Die WELT illustriert den Beitrag mit einer von den Wasserwerken zur Verfügung gestellten Grafik. Die ist nur teilweise aktualisiert: Die Aufsuchungsfirma in den nordniedersächsischen Feldern Oldendorf und Lüneburg heißt schon lange nicht mehr Blue Mountain Exploration, sondern die Erlaubnis ging im März 2014 auf die Kimmeridge GmbH über, Tochter der amerikanischen Kimmeridge Energy. Diesen Übergang hatten die HWW zwar schon 2013 auf ihrer Internetseite mit großer prophetischer Kompetenz (oder schlicht Insiderwissen) angekündigt, aber offensichtlich keine Zeit gefunden, ihre Grafik anzupassen.

So wirkt die öffentliche Äußerung der HWW seltsam überhastet und nicht ausreichend unterfüttert.
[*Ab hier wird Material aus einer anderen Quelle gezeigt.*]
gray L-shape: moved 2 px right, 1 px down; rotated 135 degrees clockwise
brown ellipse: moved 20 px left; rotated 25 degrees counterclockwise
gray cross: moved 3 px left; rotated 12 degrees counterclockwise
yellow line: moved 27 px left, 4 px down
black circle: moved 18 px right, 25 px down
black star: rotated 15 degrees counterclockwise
Sollten die HWW erst jetzt realisieren, dass es in einem Teil ihres Wasserwerks Nordheide eine Nutzungskonkurrenz zwischen Trinkwasser und Erdöl geben könnte? Die Risiken einer Verschmutzung von trinkwasserführenden Schichten sind dabei nur ein Aspekt von mehreren. Es geht auch um die Konkurrenz bezüglich der Wasserreservoirs, denn Fracking braucht viel Wasser, und das müsste eventuell genau dort entnommen werden, wo die Hamburger ihr Trinkwasser herbekommen. Naturschutzverbände weisen bereits darauf hin, dass die Wasserentnahme mit dem großen Schluck der HWW, der Bewässerung der Felder und der Wasserversorgung für die ansässige Bevölkerung ausgereizt ist. Wenn der Industriebedarf der Ölförderer noch hinzu kommt, wird es eng. Wenn diese Risiken den HWW erst jetzt deutlich werden, wird nachvollziehbar, warum die HWW jetzt hektisch werden, so auf die Tube drücken und lieber gestern als heute ein neues Gesetz zur Regulierung von Fracking wollen – egal, wie löcherig es dann ist.
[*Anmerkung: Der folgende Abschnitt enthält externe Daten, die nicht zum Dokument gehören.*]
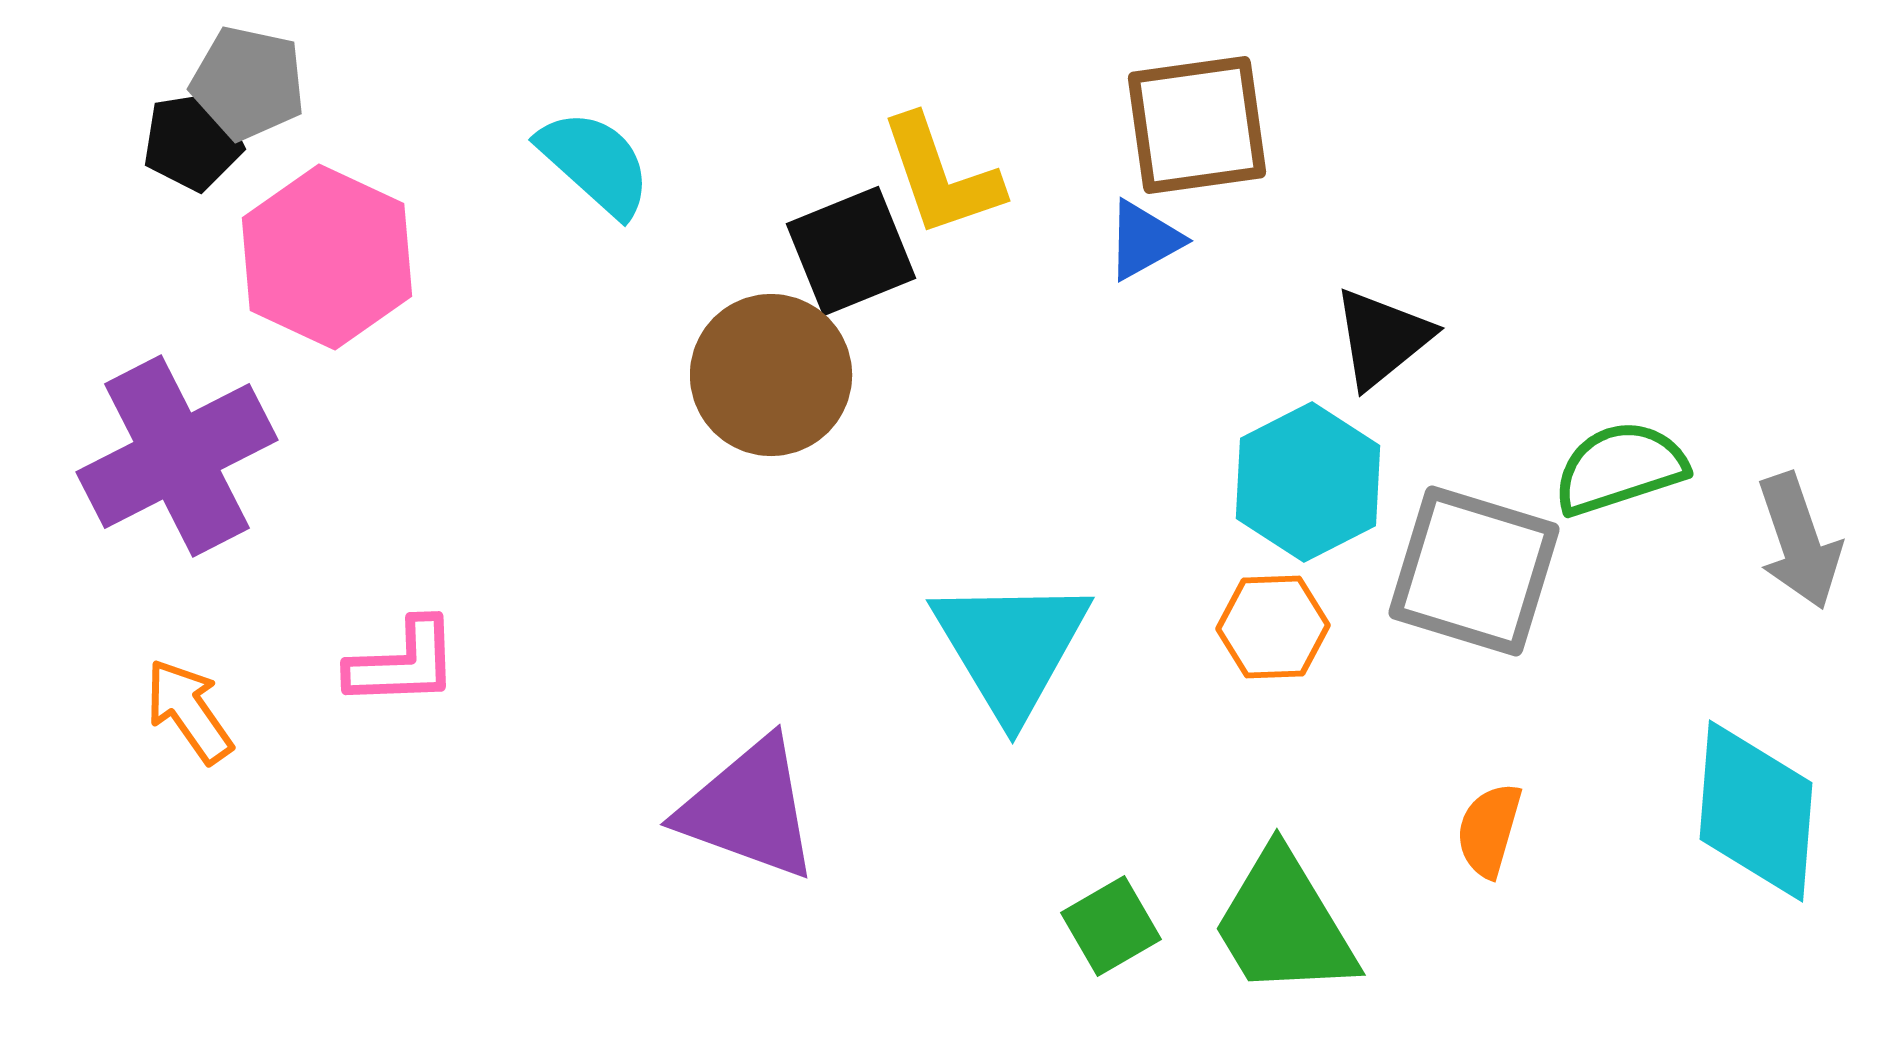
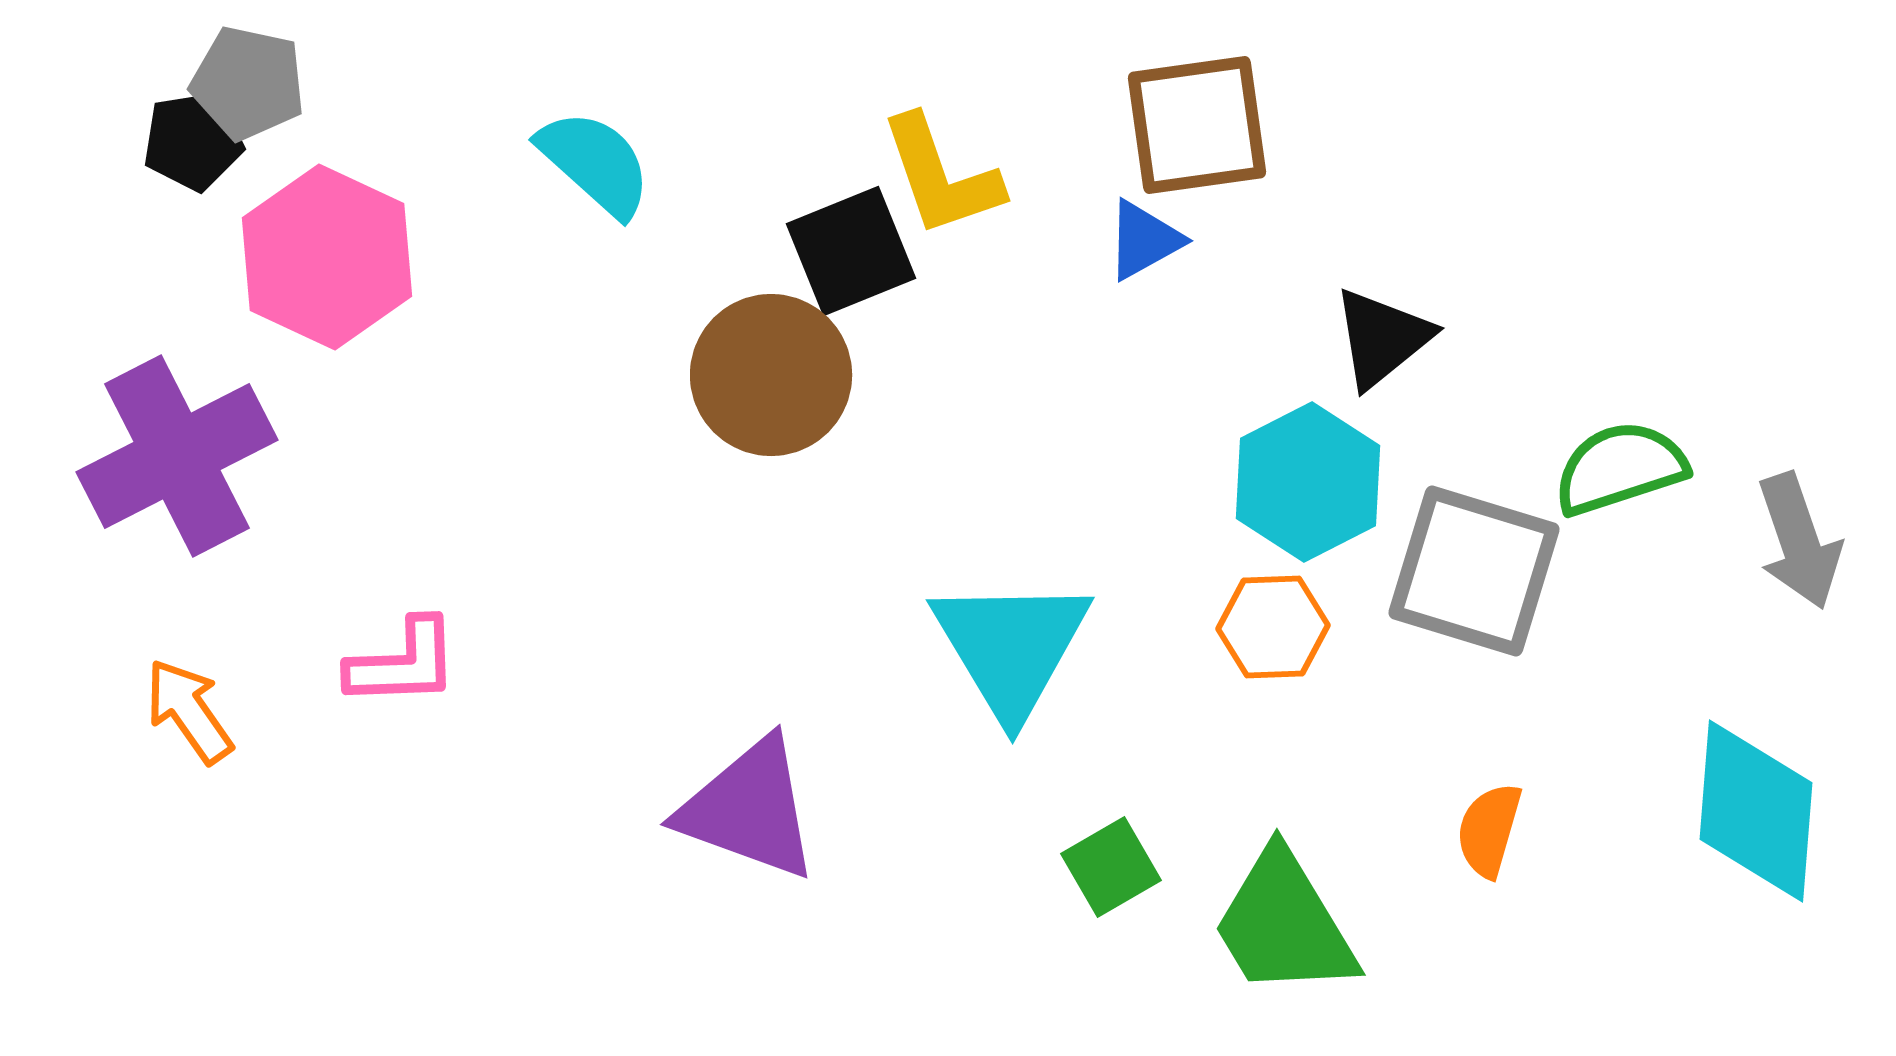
green square: moved 59 px up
Aber wir von den BIs kennen die Risiken seit langem und haben darauf zur Genüge hingewiesen. Die HWW und der VKU gehen in ihren Forderungen zum Teil  weit über die Berliner Pläne hinaus: Kein Fracking in Wassereinzugsgebieten (die wesentlich größer sind als Wasserschutzgebiete), kein Anzapfen von Öllagerstätten unter Schutzgebieten mit Hilfe der Horizontalbohrtechnik, kein Verpressen von Lagerstätten- und Produktionswasser. Dass sie dann wieder zurückrudern („…der jetzige Kabinettsentwurf… besser als die jetzige Situation…“) bedauert die BI „Kein Fracking in der Heide“. Den HWW ist zu wünschen, dass der Besinnungsprozess andauert und die Position etwas gefestigter und logisch geschlossener wird. Es geht nicht darum, ein möglichst schnelles, sondern ein möglichst gutes Gesetz zu erreichen. Dann könnten sich die Wasserversorger als echte Bündnispartner der Bewegung gegen Fracking präsentieren.

  1. http://www.kein-fracking-in-der-heide.de/heidewasser-und-oelgefahren/ (18.11.2015)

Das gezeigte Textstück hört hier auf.